Finding such a bug requires to review the code, either manually (a coder review the code) or by automated analysis tools or testing. In any case, it requires some efforts which comes at some cost. Problem is: OpenSSL is a free software (as in free speech) and contributors might introduce new code that contains security flaws. Which is just normal: by definition, humans make mistake and when producing code, they sometimes introduce errors (think about the GNUtls bug). Of course, when coding errors might have significant impacts, there are some reviews. But this time, the review was done manually and the reviewer did not catch the bug. Which (again) is normal: most of the time, when reviewing the code, there is no bug and reviewers are not used to make a deep investigation. Which is (again) normal and human – think about a new security clerk that controls people going in and out a building: he will be very careful during his first days, but, after a couple of days, will start to know who is supposed to go in/out and sometimes, make some exception and let you in even if you do not have your badge. This is human: you are used to a routine and less careful. This probably why car accidents are more likely to occur on roads and course you are used to take (for example, when commuting to work).

But let’s come back on software analysis: other than manual code review, other techniques can be used to detect such issues: testing, static analysis, etc. It does not seem that OpenSSL has a test procedure that can find or catch such a bug. But users do not seem to put so much efforts on testing this piece of software, despite its criticality and importance. Which is (again) human: why would you want to test something that is used by many other people since several years and free! You just assume that other folks will detect any defect/issue and take the free (as in free beer) software as is!

This was probably the biggest mistake here: users of OpenSSL did not understand that free software is free as in free speech, not free beer. In other words, you can take the code, use it and contribute but you might have additional work/cost if you want to make sure this software is safe and compliant to your own quality standards. Hopefully, some users (as google) have engineers that investigate such piece of code (and eventually discover and fix issues) but the late discovery show that the effort is not sufficient.

Now, the interesting thing is, as this piece of software is particularly critical, other people pay this cost, not for fixing it but exploiting it. They might do the tests, pay the costs for the technology to find the bug and finally exploit it until its public discovery. In other words, others might be willing to pay the cost of testing to retrieve private data. In that particular case, the Return On Investment (ROI) for detecting and exploiting this bug is definitively worth it: institutions can then steal data at (almost) no-cost from users all over the world: it does not require any high processing capacity (instead of trying to brute force an encryption key) or high bandwidth capacity (as for a Denial Of Service attack). You can put a bunch of raspberry-pi ($50 each) and try to steal data on a 24/7 schedule.

Also, this does not mean or demonstrate that Open-Source or Free Software means low quality: a recent study by Coverity shows that software under this license has a better quality than proprietary products. On the other hand, because the code is publicly available, this is more easy to find issues while proprietary software is more difficult to analyze.

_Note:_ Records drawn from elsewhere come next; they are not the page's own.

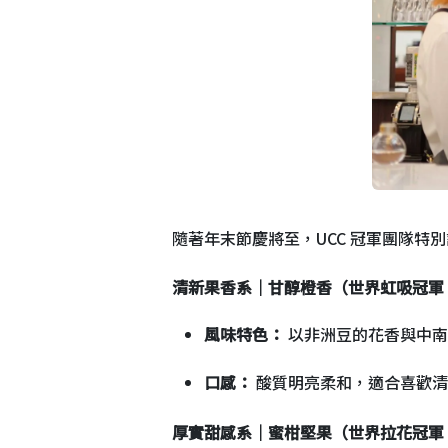
隨著年末節慶將至，UCC 冠軍團隊
清新果香系｜甘醇橙香（世界虹吸冠軍 
風味特色：
以非洲豆的花香與中南
口感：
酸質明亮柔和，適合喜歡清
厚實甜感系｜蜜柑堅果（世界拉花冠軍 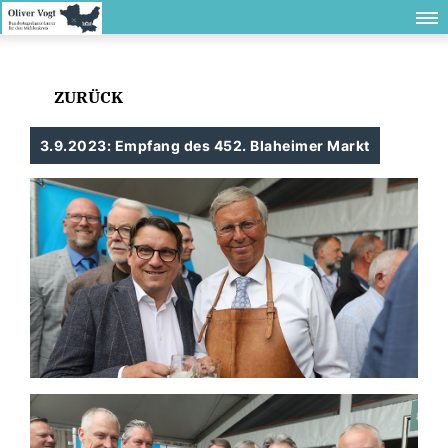
ZURÜCK
3.9.2023: Empfang des 452. Blaheimer Markt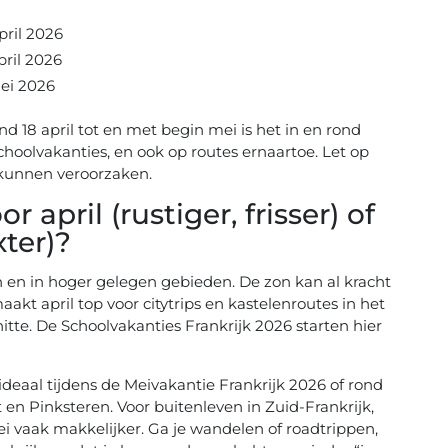
pril 2026
pril 2026
ei 2026
ond 18 april tot en met begin mei is het in en rond
choolvakanties, en ook op routes ernaartoe. Let op
 kunnen veroorzaken.
r april (rustiger, frisser) of
ter)?
den en in hoger gelegen gebieden. De zon kan al kracht
kt april top voor citytrips en kastelenroutes in het
hitte. De Schoolvakanties Frankrijk 2026 starten hier
, ideaal tijdens de Meivakantie Frankrijk 2026 of rond
en Pinksteren. Voor buitenleven in Zuid-Frankrijk,
i vaak makkelijker. Ga je wandelen of roadtrippen,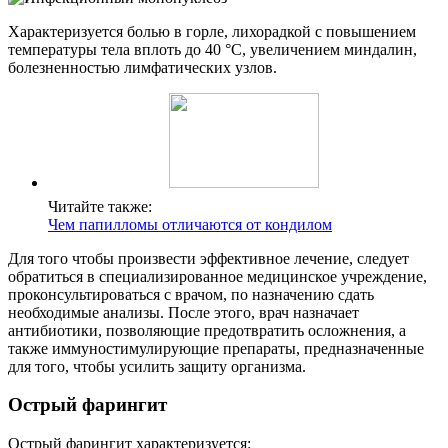
Характеризуется болью в горле, лихорадкой с повышением
температуры тела вплоть до 40 °С, увеличением миндалин,
болезненностью лимфатических узлов.
Читайте также:
Чем папилломы отличаются от кондилом
Для того чтобы произвести эффективное лечение, следует
обратиться в специализированное медицинское учреждение,
проконсультироваться с врачом, по назначению сдать
необходимые анализы. После этого, врач назначает
антибиотики, позволяющие предотвратить осложнения, а
также иммуностимулирующие препараты, предназначенные
для того, чтобы усилить защиту организма.
Острый фарингит
Острый фарингит характеризуется: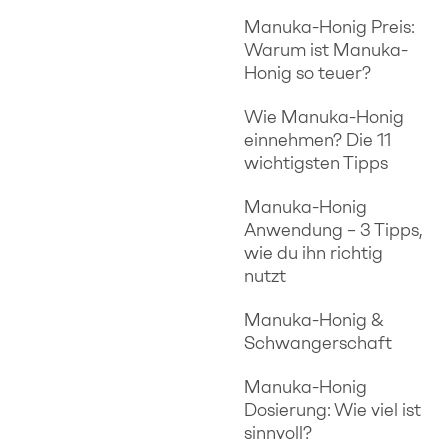
Manuka-Honig Preis:
Warum ist Manuka-
Honig so teuer?
Wie Manuka-Honig
einnehmen? Die 11
wichtigsten Tipps
Manuka-Honig
Anwendung – 3 Tipps,
wie du ihn richtig
nutzt
Manuka-Honig &
Schwangerschaft
Manuka-Honig
Dosierung: Wie viel ist
sinnvoll?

Important questions are now: how many critical bugs as this one are still unfixed, how safe is proprietary software since analysis is more difficult to do and what are the best mitigation techniques?

 

code-reviewOpenSSL Code Review – Picture under Creative Commons by Sumit Sati

 

Can the NSA find any pictures of my cat naked using this bug?

Since the Snowden revelations, everybody is nervous about their privacy. We shifted from a behavior where everybody share everything everywhere to a mode where we are suspicious about anything. Conspiracy theories about potential use of the bug have spread over the internet: did spying agencies know what was going on? If yes, did they exploit the bug or not?

Some sources report that NSA was aware of the bug and has been using it for a long time (about 2 years). The official twitter feed from the NSA reports that the agency was not aware of the bug. But after all: does it really matters? If you are using online services such as gmail/facebook/twitter, they probably have more than one way to get access to your data.

On the other hand, other spying agencies and/or company may have used the bug to access private data including private encryption keys. As usual, rumors have spread about exploitation of the bug before the release of the fix but no serious evidence was available so far.

 

Which companies were affected?

This might be important to know who is really impacted by the bug. What really matters is if the service provider is really affected. The server discloses private information and you never used the bug but other might exploit it to retrieve information you stored using services from various services providers.

Knowing exactly who is really impacted depends on the version of OpenSSL that was used by your service provider. Some services were not impacted at all while other might have sent part of your data without knowing it.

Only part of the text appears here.